Henri Nouwen describes spiritual disciplines in a similar way:
…the effort to create some space in which God can act. Discipline means to prevent everything in your life from being filled up. Discipline means
that somewhere you're not occupied, and certainly not preoccupied. In the spiritual life, discipline means to create that space in which something can happen that you hadn't planned or counted on.
The custom and habit of Middle Eastern hospitality (let's call this discipline) meant the Emmaus Road companions didn't waste mental energy and emotional space debating about inviting a stranger to stay, they could instead focus on being present and being in the conversation with the stranger. The discipline created space for a "something to happen that they hadn't planned or counted on."
Even the habitual and signature manner in which Jesus took, blessed, broke and gave bread (let's call this ritual) meant that they didn't struggle in identifying who or what was happening; Jesus’ Four Gestures was his signature eating ritual and a recognizable spiritual sequence he moved through every time he ate. When fed the 5000 (four gestures), hosted the last supper (four gestures), and broke bread with the Emmaus disciples (four gestures) and by this time, it's no shock that they report "Jesus was recognized by them when he broke the bread." (v.35) The bread-mannerism were an analogy for life--take, break, bless, and give. Moreover, it was a way he lived his life--took his life, blessed it, broke it and gave it away.
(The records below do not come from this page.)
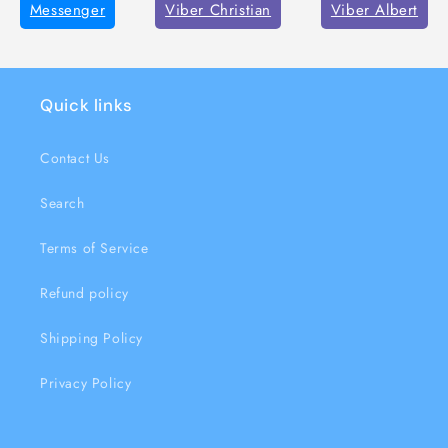
Messenger
Viber Christian
Viber Albert
Quick links
Contact Us
Search
Terms of Service
Refund policy
Shipping Policy
Privacy Policy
Scholars have identified these movements, the Four Gestures (took, blessed, broke and gave), as a Greek Chreia of Action, a common mnemonic teaching device used by Greek philosophers (Socrates, Plato, Diogenes) and Jewish rabbis (Jesus, Paul, Hillel, Gamaliel) to shape the character and behaviors of their students.
Chreia (rhymes with “playa”) comes from a word that means useful. Chreiai (plural) were succinct repeatable actions or pithy livable sayings the teacher developed for the students. Chreia of Action was the means by which the code and character of the teacher was imparted and incarnated in the students. It was imitable, livable, doable.
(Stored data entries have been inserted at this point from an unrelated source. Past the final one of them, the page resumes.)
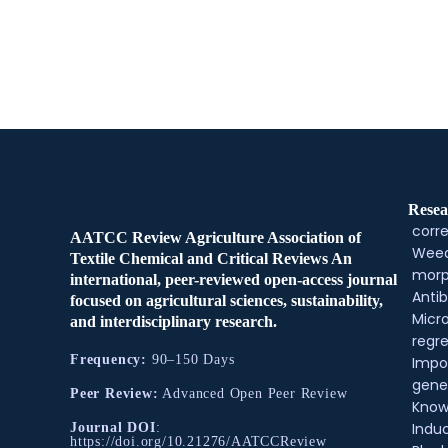
Resea
corre
AATCC Review Agriculture Association of
Weed
Textile Chemical and Critical Reviews An
morp
international, peer-reviewed open-access journal
Antib
focused on agricultural sciences, sustainability,
Micr
and interdisciplinary research.
regre
Frequency:
90–150 Days
Impo
gene
Peer Review:
Advanced Open Peer Review
Know
Indu
Journal DOI
:
https://doi.org/10.21276/AATCCReview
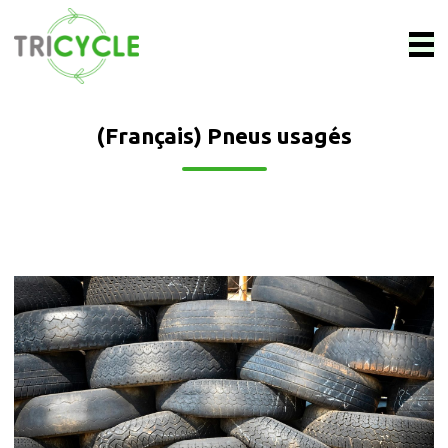
(Français) Pneus usagés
These two, discipline and ritual, worked together in the Emmaus Road encounter:
- Discipline: “Abide with us, for it is toward evening.” (cultural discipline of hospitality)
- Ritual: “He took bread, blessed and broke it, and gave.” (signature routine for intersecting spiritual realities with an earthly meal)
chreia of action
For our Emmaus to Pentecost jaunt through the badlands we suggest the following chreia of action (we explained the discipline of conversation yesterday, we will explain the other two in the coming days):
- Conversation. They were talking…. In their talking and debating these things, Jesus went with them. (14,15). There conversation at this point is really about observation.
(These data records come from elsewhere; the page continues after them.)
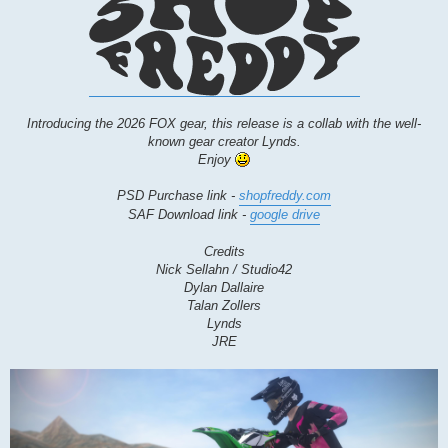
Introducing the 2026 FOX gear, this release is a collab with the well-
known gear creator Lynds.
Enjoy
PSD Purchase link -
shopfreddy.com
SAF Download link -
google drive
Credits
Nick Sellahn / Studio42
Dylan Dallaire
Talan Zollers
Lynds
JRE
- Reflection. “Did not our hearts burn within us while he was speaking with us on the road…”
- Prayer. “he took the bread, blessed and broke it, and gave it to them. At this point their eyes were opened and they recognized him.”
Reflection: What disciplines and rituals (chreia of action) do you have in your life that your family and friends recognize you in?
What do these disciplines/rituals speak about you?
How do these disciplines/rituals imitate Christ?